## What you have to do
Look through the data below, and copy each line that carries the word "height".

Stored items
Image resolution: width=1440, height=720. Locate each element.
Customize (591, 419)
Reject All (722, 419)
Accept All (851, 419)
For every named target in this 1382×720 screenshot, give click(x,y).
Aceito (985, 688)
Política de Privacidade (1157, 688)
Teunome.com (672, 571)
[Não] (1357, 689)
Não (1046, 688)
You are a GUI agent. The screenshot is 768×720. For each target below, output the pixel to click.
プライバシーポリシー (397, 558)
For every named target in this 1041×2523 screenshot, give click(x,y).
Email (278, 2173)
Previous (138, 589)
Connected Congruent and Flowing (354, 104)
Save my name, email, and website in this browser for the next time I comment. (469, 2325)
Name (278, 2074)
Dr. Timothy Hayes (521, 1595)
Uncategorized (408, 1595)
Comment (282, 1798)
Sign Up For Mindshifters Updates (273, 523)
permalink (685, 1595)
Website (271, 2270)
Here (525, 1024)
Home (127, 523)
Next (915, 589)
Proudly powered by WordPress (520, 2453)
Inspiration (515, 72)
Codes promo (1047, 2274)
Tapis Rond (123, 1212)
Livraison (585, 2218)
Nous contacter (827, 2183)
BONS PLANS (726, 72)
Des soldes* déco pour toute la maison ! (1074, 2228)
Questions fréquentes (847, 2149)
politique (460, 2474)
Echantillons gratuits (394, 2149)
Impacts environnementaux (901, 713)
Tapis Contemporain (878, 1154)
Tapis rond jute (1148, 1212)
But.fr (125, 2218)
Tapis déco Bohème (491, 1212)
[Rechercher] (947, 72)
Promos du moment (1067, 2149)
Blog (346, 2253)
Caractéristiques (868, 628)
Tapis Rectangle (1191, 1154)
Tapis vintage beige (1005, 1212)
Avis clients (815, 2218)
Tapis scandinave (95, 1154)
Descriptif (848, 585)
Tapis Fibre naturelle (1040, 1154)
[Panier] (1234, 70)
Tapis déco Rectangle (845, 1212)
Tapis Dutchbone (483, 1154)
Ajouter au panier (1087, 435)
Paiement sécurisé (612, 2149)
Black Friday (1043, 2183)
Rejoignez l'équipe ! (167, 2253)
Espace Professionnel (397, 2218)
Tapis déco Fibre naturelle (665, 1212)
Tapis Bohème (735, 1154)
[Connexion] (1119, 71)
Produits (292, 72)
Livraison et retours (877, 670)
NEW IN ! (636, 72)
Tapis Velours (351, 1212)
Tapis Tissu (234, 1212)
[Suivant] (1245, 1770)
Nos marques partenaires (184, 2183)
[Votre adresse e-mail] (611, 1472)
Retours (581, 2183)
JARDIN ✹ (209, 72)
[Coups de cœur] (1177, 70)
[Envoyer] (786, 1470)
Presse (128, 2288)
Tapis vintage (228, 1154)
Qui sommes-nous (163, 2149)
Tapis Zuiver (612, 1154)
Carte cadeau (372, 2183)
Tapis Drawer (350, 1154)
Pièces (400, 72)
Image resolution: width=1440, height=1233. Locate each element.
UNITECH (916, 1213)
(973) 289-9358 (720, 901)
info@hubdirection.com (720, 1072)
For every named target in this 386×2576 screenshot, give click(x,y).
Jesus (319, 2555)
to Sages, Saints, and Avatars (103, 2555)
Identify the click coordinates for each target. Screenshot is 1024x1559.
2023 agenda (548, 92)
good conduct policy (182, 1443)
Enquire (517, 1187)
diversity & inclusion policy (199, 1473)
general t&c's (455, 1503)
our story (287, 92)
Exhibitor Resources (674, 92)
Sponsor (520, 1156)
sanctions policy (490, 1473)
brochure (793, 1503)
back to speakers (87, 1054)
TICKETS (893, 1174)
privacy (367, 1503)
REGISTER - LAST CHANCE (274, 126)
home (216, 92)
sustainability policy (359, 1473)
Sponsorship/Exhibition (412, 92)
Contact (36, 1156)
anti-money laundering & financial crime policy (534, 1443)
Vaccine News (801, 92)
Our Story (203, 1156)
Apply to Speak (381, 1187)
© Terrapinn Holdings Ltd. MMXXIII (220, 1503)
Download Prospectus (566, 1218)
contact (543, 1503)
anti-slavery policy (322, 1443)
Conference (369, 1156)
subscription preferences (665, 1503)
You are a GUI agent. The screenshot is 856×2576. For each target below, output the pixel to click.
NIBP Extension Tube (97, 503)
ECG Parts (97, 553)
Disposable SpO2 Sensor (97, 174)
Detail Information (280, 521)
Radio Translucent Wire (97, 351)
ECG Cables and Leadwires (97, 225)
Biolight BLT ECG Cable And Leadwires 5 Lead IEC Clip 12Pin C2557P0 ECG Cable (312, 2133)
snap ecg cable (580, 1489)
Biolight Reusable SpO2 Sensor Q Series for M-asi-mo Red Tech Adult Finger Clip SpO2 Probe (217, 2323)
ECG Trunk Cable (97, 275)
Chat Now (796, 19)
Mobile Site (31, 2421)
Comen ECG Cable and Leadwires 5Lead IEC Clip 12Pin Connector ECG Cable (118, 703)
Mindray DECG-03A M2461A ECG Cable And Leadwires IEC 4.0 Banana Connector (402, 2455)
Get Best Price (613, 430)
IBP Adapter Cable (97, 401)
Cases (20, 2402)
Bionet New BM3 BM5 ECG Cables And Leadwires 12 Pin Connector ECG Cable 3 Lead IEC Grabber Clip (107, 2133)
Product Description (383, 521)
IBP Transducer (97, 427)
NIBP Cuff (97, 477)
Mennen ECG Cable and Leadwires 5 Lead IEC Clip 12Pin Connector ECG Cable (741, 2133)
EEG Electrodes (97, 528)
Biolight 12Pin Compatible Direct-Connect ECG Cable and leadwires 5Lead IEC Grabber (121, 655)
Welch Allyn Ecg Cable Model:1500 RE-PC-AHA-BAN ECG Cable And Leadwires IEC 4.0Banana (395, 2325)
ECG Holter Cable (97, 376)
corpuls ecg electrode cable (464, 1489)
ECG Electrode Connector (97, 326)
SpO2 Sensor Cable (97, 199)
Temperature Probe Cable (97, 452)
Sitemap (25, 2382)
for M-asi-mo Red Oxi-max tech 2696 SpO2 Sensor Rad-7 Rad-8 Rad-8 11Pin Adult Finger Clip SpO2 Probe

## Task response
Image resolution: width=1440, height=720. Locate each element.
Image resolution: width=1440, height=1233. Locate each element.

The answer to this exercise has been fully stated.